Source material:
========================================================================

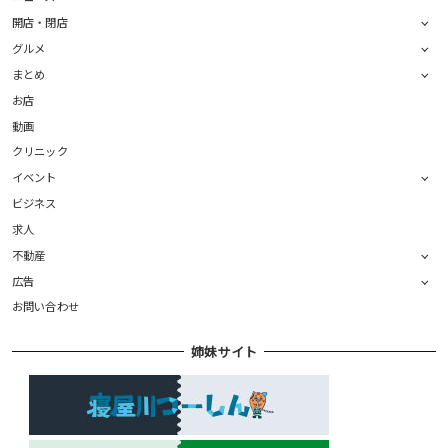
開店・閉店
グルメ
まとめ
お店
動画
クリニック
イベント
ビジネス
求人
不動産
広告
お問い合わせ
姉妹サイト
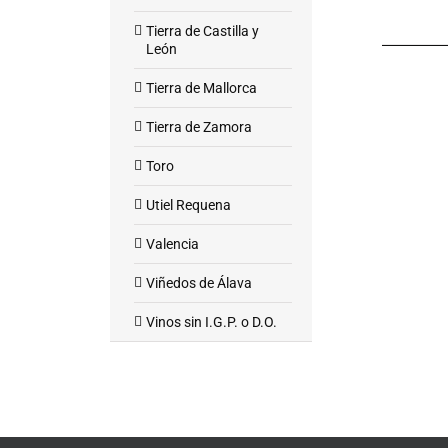
Tierra de Castilla y
León
Tierra de Mallorca
Tierra de Zamora
Toro
Utiel Requena
Valencia
Viñedos de Álava
Vinos sin I.G.P. o D.O.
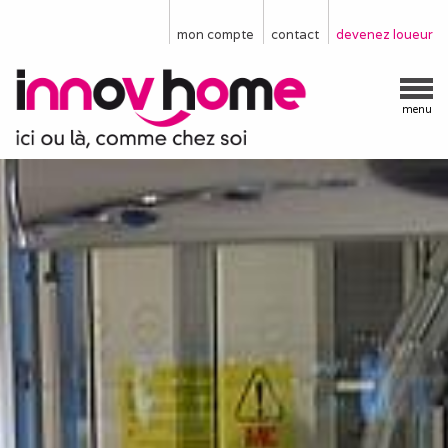
mon compte
contact
devenez loueur
menu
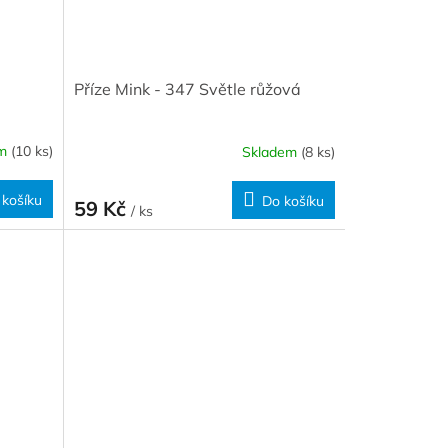
Příze Mink - 347 Světle růžová
em
(10 ks)
Skladem
(8 ks)
 košíku
Do košíku
59 Kč
/ ks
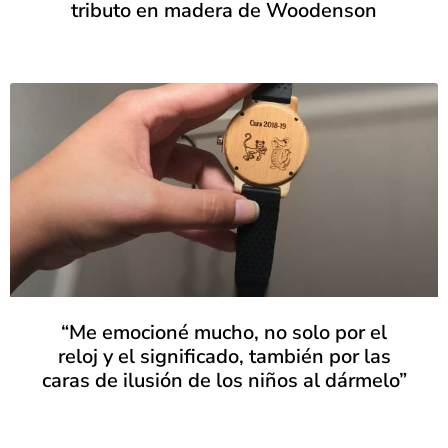
tributo en madera de Woodenson
“Me emocioné mucho, no solo por el
reloj y el significado, también por las
caras de ilusión de los niños al dármelo”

========================================================================

What is required: From the first line to the last, retype the material exactly and exclude the pictures.

Problem solution:
開店・閉店
グルメ
まとめ
お店
動画
クリニック
イベント
ビジネス
求人
不動産
広告
お問い合わせ
姉妹サイト
Tierra de Castilla y
León
Tierra de Mallorca
Tierra de Zamora
Toro
Utiel Requena
Valencia
Viñedos de Álava
Vinos sin I.G.P. o D.O.
mon compte
contact
devenez loueur
menu
Příze Mink - 347 Světle růžová
em
(10 ks)
Skladem
(8 ks)
 košíku
Do košíku
59 Kč
/ ks
tributo en madera de Woodenson
“Me emocioné mucho, no solo por el
reloj y el significado, también por las
caras de ilusión de los niños al dármelo”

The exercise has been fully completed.